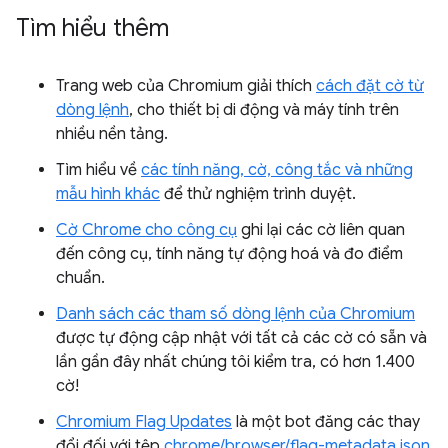
Tìm hiểu thêm
Trang web của Chromium giải thích
cách đặt cờ từ
dòng lệnh
, cho thiết bị di động và máy tính trên
nhiều nền tảng.
Tìm hiểu về
các tính năng, cờ, công tắc và những
mẫu hình khác
để thử nghiệm trình duyệt.
Cờ Chrome cho công cụ
ghi lại các cờ liên quan
đến công cụ, tính năng tự động hoá và đo điểm
chuẩn.
Danh sách các tham số dòng lệnh của Chromium
được tự động cập nhật với tất cả các cờ có sẵn và
lần gần đây nhất chúng tôi kiểm tra, có hơn 1.400
cờ!
Chromium Flag Updates
là một bot đăng các thay
đổi đối với tệp
chrome/browser/flag-metadata.json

-=-=-=-=-

» Work request
Wherever a picture appears in the records, omit it, and transcribe everything else exactly.

» Solution
Tìm hiểu thêm
Trang web của Chromium giải thích
cách đặt cờ từ
dòng lệnh
, cho thiết bị di động và máy tính trên
nhiều nền tảng.
Tìm hiểu về
các tính năng, cờ, công tắc và những
mẫu hình khác
để thử nghiệm trình duyệt.
Cờ Chrome cho công cụ
ghi lại các cờ liên quan
đến công cụ, tính năng tự động hoá và đo điểm
chuẩn.
Danh sách các tham số dòng lệnh của Chromium
được tự động cập nhật với tất cả các cờ có sẵn và
lần gần đây nhất chúng tôi kiểm tra, có hơn 1.400
cờ!
Chromium Flag Updates
là một bot đăng các thay
đổi đối với tệp
chrome/browser/flag-metadata.json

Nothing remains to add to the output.